According to Ghost, the most effective hacker strategy is to establish rapport with the target, especially by using humour. “If you can make someone laugh within 30 seconds, I’ve already shattered several barriers,” he said.

Prior to the first calculated call, often directed at the receptionist (who is typically helpful to callers), he develops a profile of his victim. He gets the target’s name, without identifying himself. He then searches social media to learn as much about the person as possible, information then used to develop rapport with his victim. As an example, he found through social media sites that a woman he was targeting liked the show Dexter. “This kind of stuff makes it easier for me to start planning how to chat her up,” he said.

Typically, the people targeted by BEC scammers are using open source email and are responsible for handling wire transfers within a specific business, according to the FBI.

Protecting a business from BEC fraud starts with the most obvious undertaking: educating everyone in a company, at all levels of employment, about how social engineers operate. Training sessions should be repeated on an annual basis and should be part of the orientation of any new hires. As passwords are gold to BEC fraudsters, consider forbidding employees, under any circumstance, from sharing a password over the phone or by email, especially the latter. Any password exchange should be handled in person or only after rigorous verification of the legitimacy of the requester.

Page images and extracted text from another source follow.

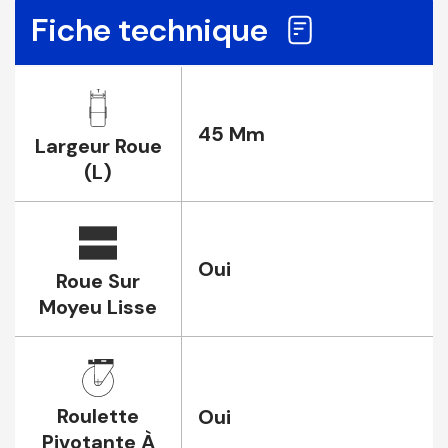
Fiche technique
45 Mm
Largeur Roue
(L)
Oui
Roue Sur
Moyeu Lisse
Roulette
Oui
Pivotante À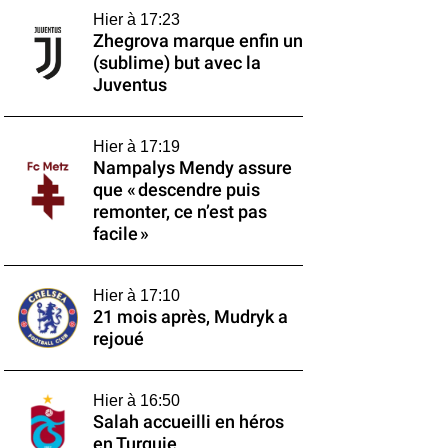
Hier à 17:23
Zhegrova marque enfin un
(sublime) but avec la
Juventus
Hier à 17:19
Nampalys Mendy assure
que « descendre puis
remonter, ce n’est pas
facile »
Hier à 17:10
21 mois après, Mudryk a
rejoué
Hier à 16:50
Salah accueilli en héros
en Turquie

Equally important is the implementation of effective controls to verify incoming cheques and to ensure proper clearance procedures have been followed before any funds are transferred by wire. The controls have no meaning, however, if the culture of a firm allows senior executives to override them. Social engineers prey on this weakness in a system. If they learn that certain CEOs are known to intimidate staff into jumping at their commands, they are more likely to target the companies where that culture exists.

Although this might run contrary to existing practices, a firm should also consider reducing its reliance on email for all financial transactions. If email must be used, Chubb Ltd. suggests establishing call-back procedures with clients and vendors for all outgoing fund transfers to a previously established phone number or implementing a customer verification system with similar dual authentication.

A company should also consider conducting an assessment of its vulnerability to a BEC attack. Preferably, this should be handled by a reputable firm or individual retained to launch a social engineering attack on the company without the knowledge of any but a few senior managers. The results could be reassuring or provide stark evidence of how easily someone could compromise the company’s security.

If the proper training and controls are in place, and enforced, it will make it much harder for hackers to have a ghost of a chance at pulling off a BEC scam.